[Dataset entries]
- - -

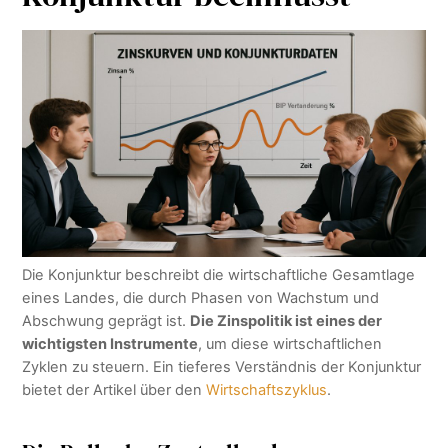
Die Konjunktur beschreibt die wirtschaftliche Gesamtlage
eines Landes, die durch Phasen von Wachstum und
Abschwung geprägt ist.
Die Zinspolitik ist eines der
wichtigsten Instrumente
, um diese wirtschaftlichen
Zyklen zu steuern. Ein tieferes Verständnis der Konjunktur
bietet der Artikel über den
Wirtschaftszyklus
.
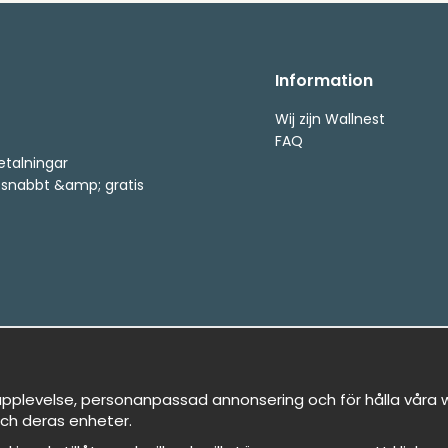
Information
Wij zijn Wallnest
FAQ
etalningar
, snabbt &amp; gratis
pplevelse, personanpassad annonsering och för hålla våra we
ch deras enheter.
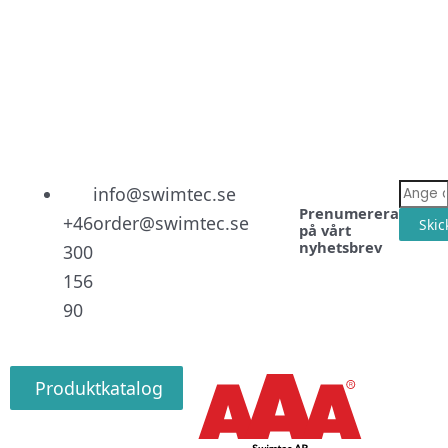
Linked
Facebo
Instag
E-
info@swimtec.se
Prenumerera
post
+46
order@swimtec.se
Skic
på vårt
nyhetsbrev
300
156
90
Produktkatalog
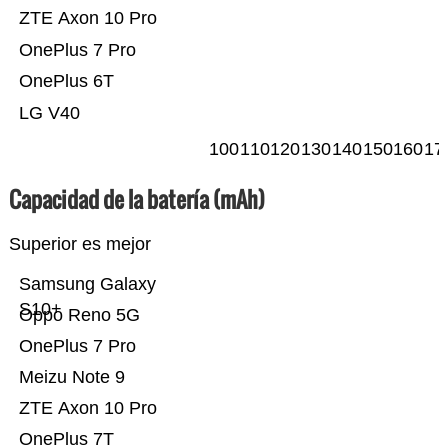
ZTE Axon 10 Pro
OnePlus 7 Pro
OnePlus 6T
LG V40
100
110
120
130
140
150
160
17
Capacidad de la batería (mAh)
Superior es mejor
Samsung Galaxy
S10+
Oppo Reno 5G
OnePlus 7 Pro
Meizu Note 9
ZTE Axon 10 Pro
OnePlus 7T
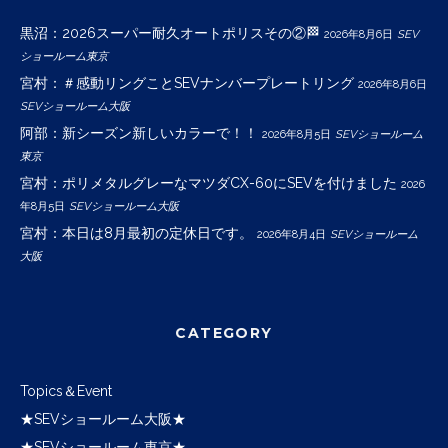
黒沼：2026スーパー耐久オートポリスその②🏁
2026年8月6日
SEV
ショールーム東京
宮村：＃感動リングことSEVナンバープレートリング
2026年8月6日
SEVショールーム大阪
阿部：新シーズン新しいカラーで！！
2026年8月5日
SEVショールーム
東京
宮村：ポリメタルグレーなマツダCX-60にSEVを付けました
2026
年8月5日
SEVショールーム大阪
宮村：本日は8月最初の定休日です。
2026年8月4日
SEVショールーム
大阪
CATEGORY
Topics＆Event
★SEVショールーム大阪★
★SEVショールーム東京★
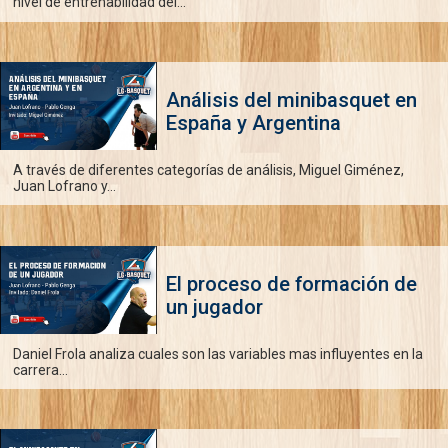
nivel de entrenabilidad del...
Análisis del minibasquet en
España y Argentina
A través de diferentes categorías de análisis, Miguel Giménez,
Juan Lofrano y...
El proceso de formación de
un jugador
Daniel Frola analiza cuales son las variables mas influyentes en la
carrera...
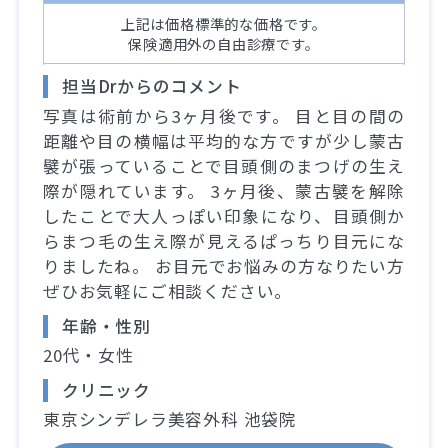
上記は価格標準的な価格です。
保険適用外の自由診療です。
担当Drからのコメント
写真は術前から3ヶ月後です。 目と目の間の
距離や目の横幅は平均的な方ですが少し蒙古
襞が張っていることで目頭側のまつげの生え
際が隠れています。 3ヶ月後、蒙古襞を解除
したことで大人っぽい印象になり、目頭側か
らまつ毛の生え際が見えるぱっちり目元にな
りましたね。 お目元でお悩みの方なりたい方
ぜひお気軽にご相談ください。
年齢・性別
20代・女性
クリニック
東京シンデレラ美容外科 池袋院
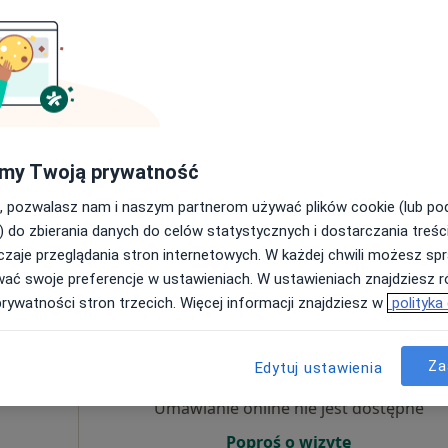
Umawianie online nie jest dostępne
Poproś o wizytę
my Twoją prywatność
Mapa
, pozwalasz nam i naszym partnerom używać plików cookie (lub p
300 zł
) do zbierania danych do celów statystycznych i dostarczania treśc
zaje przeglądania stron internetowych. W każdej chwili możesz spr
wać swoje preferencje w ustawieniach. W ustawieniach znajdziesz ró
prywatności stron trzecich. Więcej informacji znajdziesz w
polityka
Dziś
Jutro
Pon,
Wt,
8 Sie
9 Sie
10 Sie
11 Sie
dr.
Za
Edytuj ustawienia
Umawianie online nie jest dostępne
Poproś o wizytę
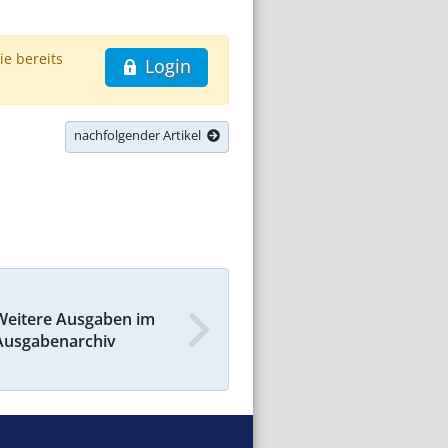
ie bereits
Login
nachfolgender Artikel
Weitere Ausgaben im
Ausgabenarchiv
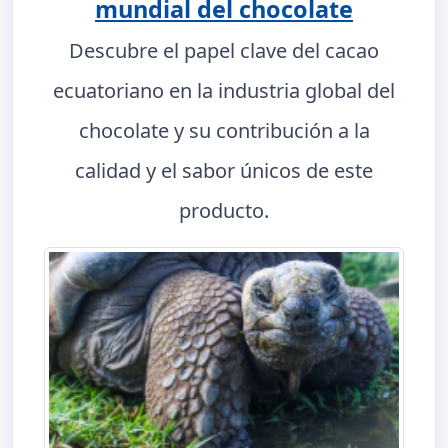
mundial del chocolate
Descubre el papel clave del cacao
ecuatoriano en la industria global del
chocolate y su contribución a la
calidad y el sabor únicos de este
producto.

- - -

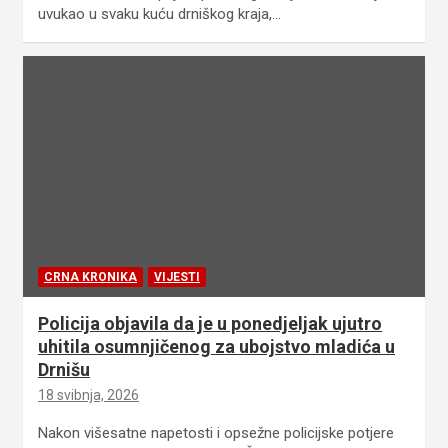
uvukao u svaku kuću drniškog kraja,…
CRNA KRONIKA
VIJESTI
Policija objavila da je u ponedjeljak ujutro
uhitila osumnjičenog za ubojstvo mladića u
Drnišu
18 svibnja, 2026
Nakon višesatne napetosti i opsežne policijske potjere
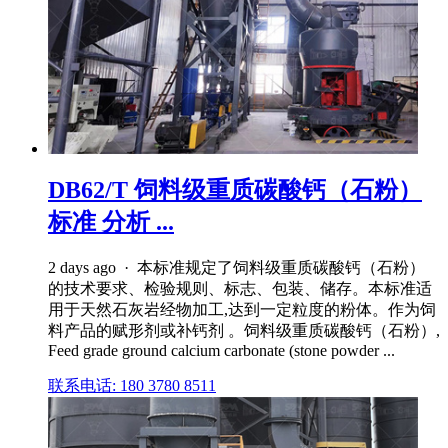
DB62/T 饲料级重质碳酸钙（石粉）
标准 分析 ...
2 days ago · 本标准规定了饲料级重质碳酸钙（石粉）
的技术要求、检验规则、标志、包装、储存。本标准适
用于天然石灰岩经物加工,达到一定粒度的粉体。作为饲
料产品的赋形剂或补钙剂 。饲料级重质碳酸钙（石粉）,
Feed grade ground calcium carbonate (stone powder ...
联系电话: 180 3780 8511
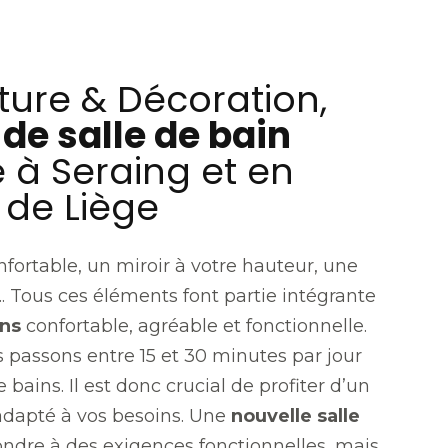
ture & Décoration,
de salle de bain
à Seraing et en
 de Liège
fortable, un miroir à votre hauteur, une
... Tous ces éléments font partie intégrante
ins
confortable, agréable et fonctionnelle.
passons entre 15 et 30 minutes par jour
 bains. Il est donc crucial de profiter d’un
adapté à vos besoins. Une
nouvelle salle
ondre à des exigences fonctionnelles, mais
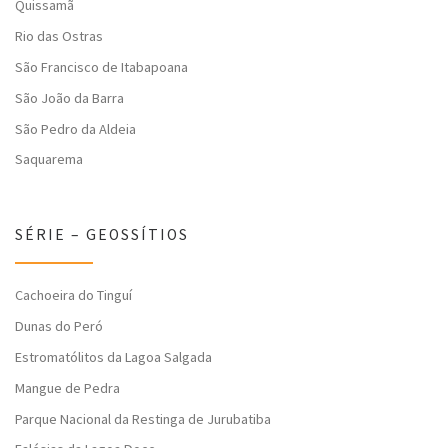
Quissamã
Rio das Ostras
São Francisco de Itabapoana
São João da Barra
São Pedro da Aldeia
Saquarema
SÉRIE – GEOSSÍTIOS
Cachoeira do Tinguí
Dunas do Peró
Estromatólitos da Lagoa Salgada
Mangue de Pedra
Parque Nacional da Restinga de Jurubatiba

- - -

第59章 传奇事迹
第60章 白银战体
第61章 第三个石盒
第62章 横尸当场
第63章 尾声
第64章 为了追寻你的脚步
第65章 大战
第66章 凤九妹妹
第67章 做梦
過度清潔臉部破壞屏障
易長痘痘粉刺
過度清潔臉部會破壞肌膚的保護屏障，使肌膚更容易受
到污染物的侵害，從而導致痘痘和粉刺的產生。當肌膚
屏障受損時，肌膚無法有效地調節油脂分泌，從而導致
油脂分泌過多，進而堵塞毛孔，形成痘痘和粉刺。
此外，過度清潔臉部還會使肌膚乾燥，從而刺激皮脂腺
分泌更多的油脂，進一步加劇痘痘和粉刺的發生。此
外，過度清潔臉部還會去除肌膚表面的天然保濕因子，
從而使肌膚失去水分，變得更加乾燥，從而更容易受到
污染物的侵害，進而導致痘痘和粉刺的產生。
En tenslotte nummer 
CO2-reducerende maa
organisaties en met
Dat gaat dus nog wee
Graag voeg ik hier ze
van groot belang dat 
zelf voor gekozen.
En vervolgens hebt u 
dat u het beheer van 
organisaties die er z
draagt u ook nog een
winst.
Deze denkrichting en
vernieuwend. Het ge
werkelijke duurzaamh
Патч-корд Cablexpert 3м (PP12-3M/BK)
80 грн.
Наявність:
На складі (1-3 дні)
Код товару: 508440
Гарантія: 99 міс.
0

- - -

### INSTRUCTIONS FOR THE TASK
Your task is to copy every line of the entries that contains the string "eines".

### SOLVED EXERCISE
eines Landes, die durch Phasen von Wachstum und
Die Zinspolitik ist eines der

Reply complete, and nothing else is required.